- [What you need to do]
From the data below, return all lines holding the string "Relig".

- [Extracted records]
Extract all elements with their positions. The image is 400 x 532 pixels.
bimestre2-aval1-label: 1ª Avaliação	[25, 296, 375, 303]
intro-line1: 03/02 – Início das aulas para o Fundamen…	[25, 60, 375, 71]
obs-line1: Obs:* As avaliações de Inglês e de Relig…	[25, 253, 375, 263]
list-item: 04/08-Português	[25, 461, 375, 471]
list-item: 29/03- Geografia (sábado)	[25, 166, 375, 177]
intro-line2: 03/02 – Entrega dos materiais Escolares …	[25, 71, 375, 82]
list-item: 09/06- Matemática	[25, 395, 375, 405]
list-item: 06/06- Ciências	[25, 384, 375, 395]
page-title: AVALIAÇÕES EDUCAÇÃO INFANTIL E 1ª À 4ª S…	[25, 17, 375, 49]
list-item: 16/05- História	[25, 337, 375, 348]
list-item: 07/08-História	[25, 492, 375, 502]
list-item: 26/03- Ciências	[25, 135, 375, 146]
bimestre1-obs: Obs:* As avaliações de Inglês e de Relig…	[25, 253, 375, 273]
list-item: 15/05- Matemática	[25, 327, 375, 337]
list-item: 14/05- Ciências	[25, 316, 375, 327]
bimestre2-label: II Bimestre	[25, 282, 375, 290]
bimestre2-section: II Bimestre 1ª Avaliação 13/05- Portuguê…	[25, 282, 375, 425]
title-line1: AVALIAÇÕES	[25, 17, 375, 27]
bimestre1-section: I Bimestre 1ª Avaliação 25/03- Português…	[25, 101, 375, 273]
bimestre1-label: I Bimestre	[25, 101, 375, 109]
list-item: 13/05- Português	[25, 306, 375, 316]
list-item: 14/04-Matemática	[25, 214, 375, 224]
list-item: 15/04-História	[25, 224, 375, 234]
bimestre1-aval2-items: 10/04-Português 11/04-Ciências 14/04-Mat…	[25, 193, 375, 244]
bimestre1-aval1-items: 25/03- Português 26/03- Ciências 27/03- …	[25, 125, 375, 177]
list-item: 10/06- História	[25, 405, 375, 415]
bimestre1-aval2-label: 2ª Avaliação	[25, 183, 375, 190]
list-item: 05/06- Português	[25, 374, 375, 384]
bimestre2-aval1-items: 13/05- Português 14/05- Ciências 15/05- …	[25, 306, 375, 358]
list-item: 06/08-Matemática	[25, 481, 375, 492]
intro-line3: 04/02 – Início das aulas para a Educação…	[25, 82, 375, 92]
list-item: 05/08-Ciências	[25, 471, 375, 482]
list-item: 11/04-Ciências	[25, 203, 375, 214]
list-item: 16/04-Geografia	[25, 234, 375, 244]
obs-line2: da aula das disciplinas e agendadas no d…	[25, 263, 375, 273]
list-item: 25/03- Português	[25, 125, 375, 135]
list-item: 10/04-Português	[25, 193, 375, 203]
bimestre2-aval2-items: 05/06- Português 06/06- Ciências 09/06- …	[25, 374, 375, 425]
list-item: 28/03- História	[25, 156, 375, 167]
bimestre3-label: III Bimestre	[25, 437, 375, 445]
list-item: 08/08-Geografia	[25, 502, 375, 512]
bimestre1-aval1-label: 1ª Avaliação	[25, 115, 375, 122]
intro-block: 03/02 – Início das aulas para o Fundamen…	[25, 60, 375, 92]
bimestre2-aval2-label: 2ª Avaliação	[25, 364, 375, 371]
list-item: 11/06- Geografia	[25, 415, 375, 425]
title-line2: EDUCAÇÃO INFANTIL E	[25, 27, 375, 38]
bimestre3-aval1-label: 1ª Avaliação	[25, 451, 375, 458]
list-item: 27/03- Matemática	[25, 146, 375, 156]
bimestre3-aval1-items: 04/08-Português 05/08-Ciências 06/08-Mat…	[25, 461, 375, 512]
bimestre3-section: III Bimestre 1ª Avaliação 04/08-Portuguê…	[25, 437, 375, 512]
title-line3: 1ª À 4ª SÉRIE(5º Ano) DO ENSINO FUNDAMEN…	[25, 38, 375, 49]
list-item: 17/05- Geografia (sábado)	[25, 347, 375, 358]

- [Response for this exercise]
obs-line1: Obs:* As avaliações de Inglês e de Relig…	[25, 253, 375, 263]
bimestre1-obs: Obs:* As avaliações de Inglês e de Relig…	[25, 253, 375, 273]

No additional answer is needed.